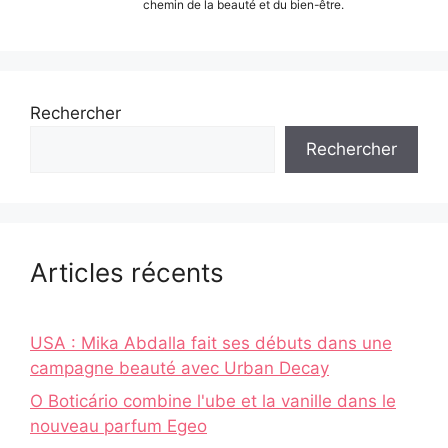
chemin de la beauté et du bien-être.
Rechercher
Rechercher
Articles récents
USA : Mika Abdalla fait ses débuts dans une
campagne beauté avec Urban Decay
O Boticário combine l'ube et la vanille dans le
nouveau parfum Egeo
----
Exercise: Copy out, in full, each line above that has the word "beauté" in it.

Exercise solution:
chemin de la beauté et du bien-être.
campagne beauté avec Urban Decay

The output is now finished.